Ella levantó sus labios, observó sus dientes.

-Sí, han crecido los colmillos tres veces su longitud, no hay duda, es un vampiro.

Me giré para ver a Guillermo, el color de su rostro en nada se diferenciaba de la cadavérica palidez de sus colegas inertes. Su cuerpo estaba rígido, anclado al suelo, los ojos se le habían agrandado de tal forma, que su apariencia nos estremeció y fuimos nosotros quien sentimos miedo ante su aspecto.

Mi compañera me dijo –seré yo quien le hunda la estaca en el pecho, agregando –puedes irte Guillermo, pertenecemos a la sociedad secreta internacional antivampiros, de lo que has visto y oído discreción total y absoluta, el menor de los comentarios sobre el asunto y nada podríamos hacer para evitar que acabases en esta morgue.

Guillermo no se movía, era incapaz de caminar, de hablar, de mover un solo músculo de su cuerpo.

Lo cogí de un brazo y tuve que arrastrarlo materialmente, no podía caminar, ya en el pasillo le di unas palmadas en la espalda y volví a entrar, cerrando la puerta.

Cada vez que Guillermo nos veía se arrimaba a la pared, no volvió a presumir de sus conquistas, dos meses más tarde había pedido el traslado a otro hospital.

El ser joven tiene la ventaja del atrevimiento en locuras semejantes, de mal gusto y exageradas, puede ser, pero fue tan divertida, tan divertida.

Añoro los veinte años por lo atrevidamente irresponsable que fuí.

Las escenas de los films de terror en que se le clava en el pecho la estaca al vampiro, esta basada en la novela de Bram Stoker, sacada de la historia real de Rumania. Vlak Draculae, conocido como el Conde Draculae, vivió en el siglo XV, militarmente frenó las tropas turcas, salvando a Europa de su invasión.

Social y políticamente era inflexible, a un embajar turco, en visita diplomática, al no quitarse el sombrero en su presencia hizo que se lo clavasen a su cabeza, ya que tanto le gustaba llevarlo puesto.

Los turcos le llamaban Vlak el empalador, por la costumbre que tenía de empalar vivos a los prisioneros que cogía.
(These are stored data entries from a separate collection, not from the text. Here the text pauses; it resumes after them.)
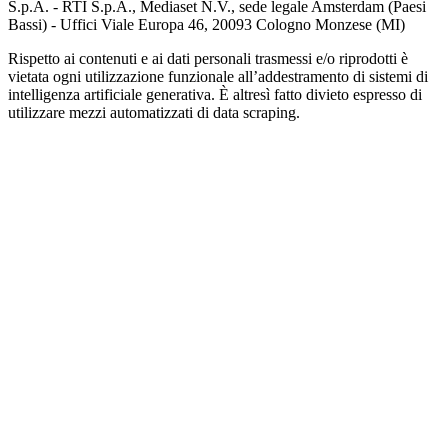
S.p.A. - RTI S.p.A., Mediaset N.V., sede legale Amsterdam (Paesi
Bassi) - Uffici Viale Europa 46, 20093 Cologno Monzese (MI)
Rispetto ai contenuti e ai dati personali trasmessi e/o riprodotti è
vietata ogni utilizzazione funzionale all’addestramento di sistemi di
intelligenza artificiale generativa. È altresì fatto divieto espresso di
utilizzare mezzi automatizzati di data scraping.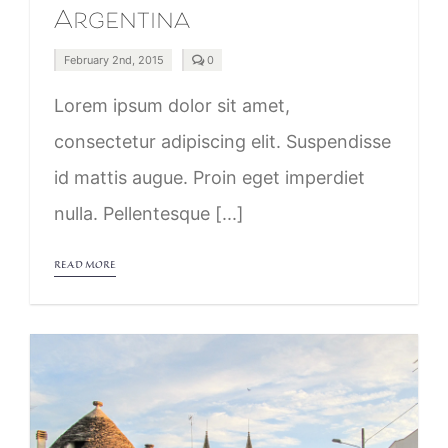
Argentina
comments
February 2nd, 2015
0
on
Argentina
Lorem ipsum dolor sit amet,
consectetur adipiscing elit. Suspendisse
id mattis augue. Proin eget imperdiet
nulla. Pellentesque [...]
READ MORE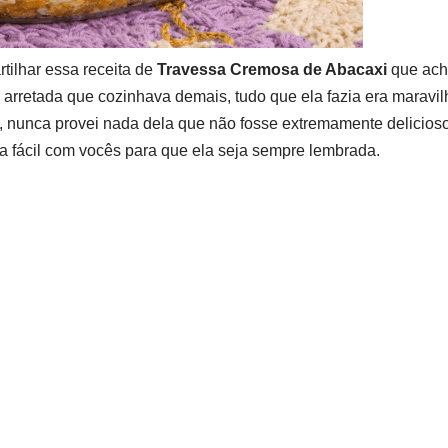
tilhar essa receita de
Travessa Cremosa de Abacaxi
que ache
arretada que cozinhava demais, tudo que ela fazia era maravil
, nunca provei nada dela que não fosse extremamente delicios
ta fácil com vocês para que ela seja sempre lembrada.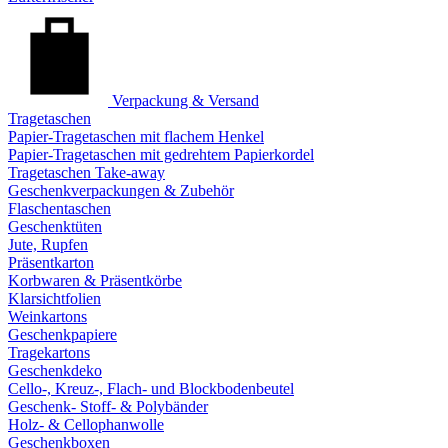
Verpackung & Versand
Tragetaschen
Papier-Tragetaschen mit flachem Henkel
Papier-Tragetaschen mit gedrehtem Papierkordel
Tragetaschen Take-away
Geschenkverpackungen & Zubehör
Flaschentaschen
Geschenktüten
Jute, Rupfen
Präsentkarton
Korbwaren & Präsentkörbe
Klarsichtfolien
Weinkartons
Geschenkpapiere
Tragekartons
Geschenkdeko
Cello-, Kreuz-, Flach- und Blockbodenbeutel
Geschenk- Stoff- & Polybänder
Holz- & Cellophanwolle
Geschenkboxen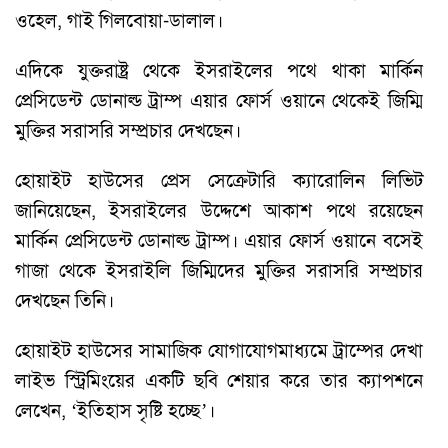
ওহেল, গাই গিলবোয়া-ডালাল।
এদিকে যুক্তরাষ্ট্র থেকে ইসরাইলের পথে থাকা মার্কিন
প্রেসিডেন্ট ডোনাল্ড ট্রাম্প এয়ার ফোর্স ওয়ানে থেকেই জিম্মি
মুক্তির সরাসরি সম্প্রচার দেখছেন।
হোয়াইট হাউসের প্রেস সেক্রেটারি ক্যারোলিন লিভিট
জানিয়েছেন, ইসরাইলের উদ্দেশে আকাশ পথে রয়েছেন
মার্কিন প্রেসিডেন্ট ডোনাল্ড ট্রাম্প। এয়ার ফোর্স ওয়ানে বসেই
গাজা থেকে ইসরাইলি জিম্মিদের মুক্তির সরাসরি সম্প্রচার
দেখছেন তিনি।
হোয়াইট হাউসের সামাজিক যোগাযোগমাধ্যমে ট্রাম্পের দেখা
লাইভ স্ট্রিমিংয়ের একটি ছবি শেয়ার করে তার ক্যাপশনে
লেখেন, ‘ইতিহাস সৃষ্টি হচ্ছে’।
A los reos de muerte los mandaba enterrar vivos y para que durasen mas tiempo en su agonía les ponía una caña hueca en la boca, facilitándole la respiración. Días más tarde el verdugo clavaba una gran estaca afilada a la altura de su pecho para cerciorarse de su muerte. De ahí viene la leyenda de la estaca afilada hundida en el pecho de los muertos vivientes o vampiros.